They stepped off the escalator together. “I can’t believe you didn’t tell me you were getting out. I thought you were serious about us.”
Ruby look uncomfortable. She turned the ring on her finger, studying it too intently. “I’ve been thinking. I’m not so sure I want to be with anyone just now. I need some space to think, Theo. I’ll call you from Brighton, okay?”
“What happened to spending more time together? Listen, I could come down with you just for tonight. I don’t have to go into town. I don’t really need another pair of sneakers.”
“No, that won’t work. I’m staying with these people I know – ”
“Well, it seems to me like you’re running away. Are you meeting someone down there?”
“No, of course not.”
“Then why is it I don’t believe a word you’re saying?”
The platform had become overcrowded. The guards were warning everyone to stand back from the platform edge, as there was a train approaching.

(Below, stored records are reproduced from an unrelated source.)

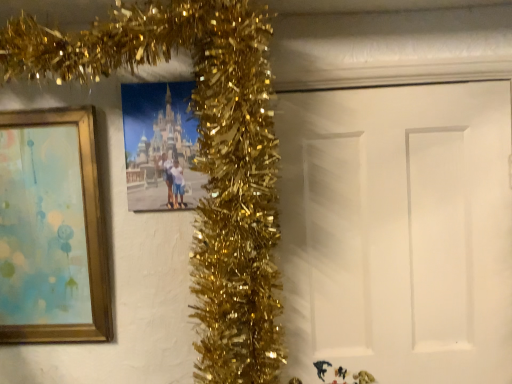 Question: Considering the relative sizes of white matte door at center and matte plastic photo frame at center, positioned as the second picture frame in left-to-right order, in the image provided, is white matte door at center wider than matte plastic photo frame at center, positioned as the second picture frame in left-to-right order,?

Choices:
 (A) yes
 (B) no

Answer: (B)

Question: Can you confirm if white matte door at center is thinner than matte plastic photo frame at center, positioned as the second picture frame in left-to-right order?

Choices:
 (A) yes
 (B) no

Answer: (A)

Question: Does white matte door at center have a lesser height compared to matte plastic photo frame at center, which is the 1th picture frame from right to left?

Choices:
 (A) yes
 (B) no

Answer: (B)

Question: Does white matte door at center have a smaller size compared to matte plastic photo frame at center, which is the 1th picture frame from right to left?

Choices:
 (A) no
 (B) yes

Answer: (A)

Question: Can you confirm if white matte door at center is positioned to the right of matte plastic photo frame at center, positioned as the second picture frame in left-to-right order?

Choices:
 (A) yes
 (B) no

Answer: (A)

Question: Is the position of white matte door at center more distant than that of matte plastic photo frame at center, positioned as the second picture frame in left-to-right order?

Choices:
 (A) yes
 (B) no

Answer: (A)

Question: Is matte plastic photo frame at center, which is the 1th picture frame from right to left, far away from gold wood picture frame at left, the second picture frame from the right?

Choices:
 (A) no
 (B) yes

Answer: (A)

Question: Is matte plastic photo frame at center, which is the 1th picture frame from right to left, to the right of gold wood picture frame at left, which is the 1th picture frame from left to right, from the viewer's perspective?

Choices:
 (A) yes
 (B) no

Answer: (A)

Question: Is matte plastic photo frame at center, which is the 1th picture frame from right to left, at the left side of gold wood picture frame at left, the second picture frame from the right?

Choices:
 (A) yes
 (B) no

Answer: (B)

Question: Is matte plastic photo frame at center, positioned as the second picture frame in left-to-right order, shorter than gold wood picture frame at left, the second picture frame from the right?

Choices:
 (A) no
 (B) yes

Answer: (B)

Question: Is matte plastic photo frame at center, which is the 1th picture frame from right to left, facing away from gold wood picture frame at left, which is the 1th picture frame from left to right?

Choices:
 (A) yes
 (B) no

Answer: (B)

Question: Does matte plastic photo frame at center, positioned as the second picture frame in left-to-right order, have a smaller size compared to gold wood picture frame at left, the second picture frame from the right?

Choices:
 (A) yes
 (B) no

Answer: (A)

Question: Can you confirm if gold wood picture frame at left, the second picture frame from the right, is wider than matte plastic photo frame at center, positioned as the second picture frame in left-to-right order?

Choices:
 (A) no
 (B) yes

Answer: (B) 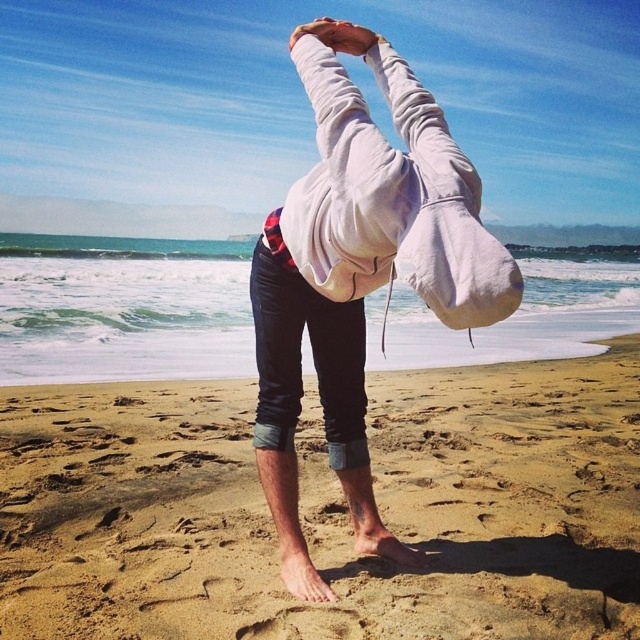 You are a photographer trying to capture the yoga pose clearly. Since the gray fleece hoodie at center and the sandy yellow sand at lower center are both in the frame, which object should be in focus to ensure the subject is sharp?

The gray fleece hoodie at center should be in focus because it is behind the sandy yellow sand at lower center, making it the main subject closer to the camera.

You are a photographer trying to capture the yoga pose from the beach. You notice the sandy yellow sand at lower center and the gray fleece hoodie at center. Which object is closer to the camera based on their positions?

The gray fleece hoodie at center is closer to the camera because it is taller than the sandy yellow sand at lower center, indicating it occupies a more foreground position.

From the picture: You are a photographer trying to capture the yoga pose on the sandy yellow sand at lower center. To ensure the sand is in focus, where should you aim your camera? Please provide coordinates in the format of a point like this example format of point coordinates. The scene is viewed from a standard human perspective.

The sandy yellow sand at lower center is located at point coordinates of (326, 509). Aim your camera at that point to focus on the sand. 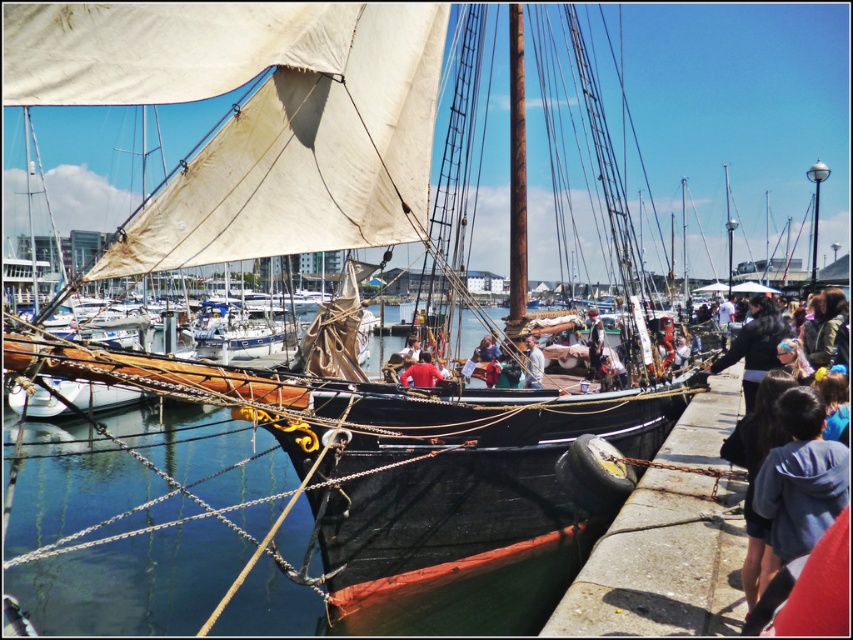 Question: Based on their relative distances, which object is nearer to the blue fleece jacket at lower right?

Choices:
 (A) rustic concrete dock at lower right
 (B) rusty wood mast at center
 (C) red matte shirt at center

Answer: (A)

Question: Observing the image, what is the correct spatial positioning of denim jacket at right in reference to matte brown jacket at center?

Choices:
 (A) left
 (B) right

Answer: (B)

Question: Which point is farther from the camera taking this photo?

Choices:
 (A) (488, 337)
 (B) (698, 452)
 (C) (802, 435)

Answer: (A)

Question: Among these points, which one is nearest to the camera?

Choices:
 (A) (712, 554)
 (B) (527, 364)
 (C) (785, 497)
 (D) (421, 372)

Answer: (C)

Question: Can you confirm if dark brown leather jacket at center is positioned below matte brown jacket at center?

Choices:
 (A) no
 (B) yes

Answer: (A)

Question: In this image, where is rustic concrete dock at lower right located relative to red matte shirt at center?

Choices:
 (A) right
 (B) left

Answer: (A) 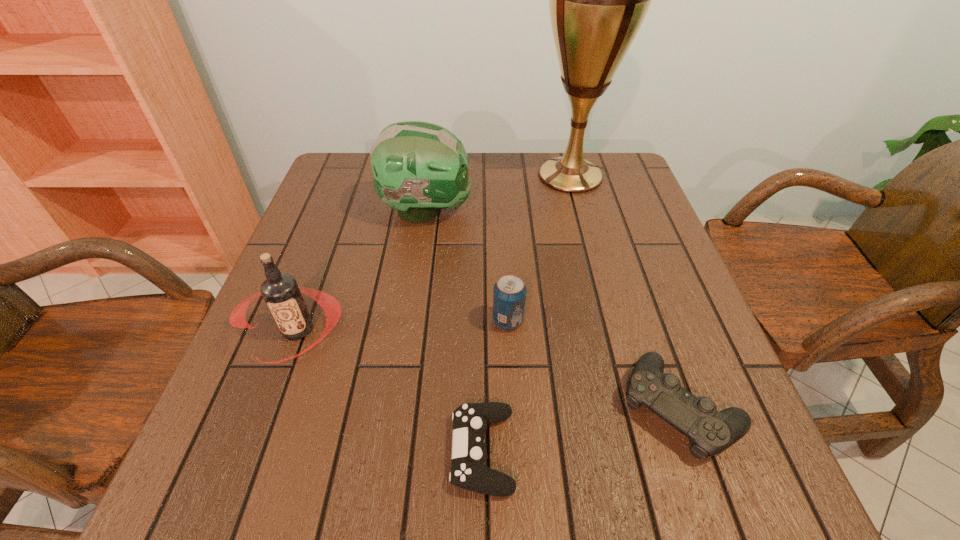 At what (x,y) coordinates should I click in order to perform the action: click on the tallest object. Please return your answer as a coordinate pair (x, y). The width and height of the screenshot is (960, 540). Looking at the image, I should click on (598, 0).

The height and width of the screenshot is (540, 960). Find the location of `the second tallest object`. the second tallest object is located at coordinates (419, 168).

Identify the location of the third tallest object. This screenshot has height=540, width=960. (281, 293).

Where is `the leftmost object`? The width and height of the screenshot is (960, 540). the leftmost object is located at coordinates (281, 293).

Find the location of a particular element. the fourth tallest object is located at coordinates (509, 293).

Find the location of a particular element. the fifth tallest object is located at coordinates (711, 432).

Where is `the right control`? The image size is (960, 540). the right control is located at coordinates (711, 432).

At what (x,y) coordinates should I click in order to perform the action: click on the shorter control. Please return your answer as a coordinate pair (x, y). This screenshot has height=540, width=960. Looking at the image, I should click on (470, 420).

Locate an element on the screen. The width and height of the screenshot is (960, 540). the shortest object is located at coordinates (470, 420).

You are a GUI agent. You are given a task and a screenshot of the screen. Output one action in this format:
    pyautogui.click(x=<x>, y=<y>)
    Task: Click on the free location located 0.190m on the left of the trophy cup
    This screenshot has height=540, width=960.
    Given the screenshot: What is the action you would take?
    pyautogui.click(x=464, y=176) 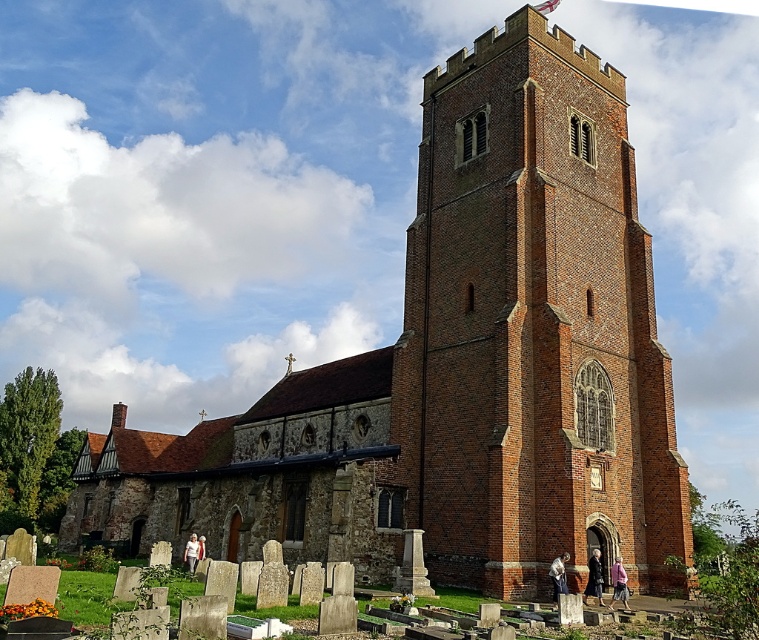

“Tell you what. As a token of trust, give me that back.” Theo pointed to the diamond ring on the third finger of her right hand.
Ruby gave an awkward laugh. “Actually I was going to leave it on your bedside table this morning but I couldn’t get the damned thing off. It’s a little too small for me. This is my train.”
“Give me the ring, Ruby.” There was menace in his voice now.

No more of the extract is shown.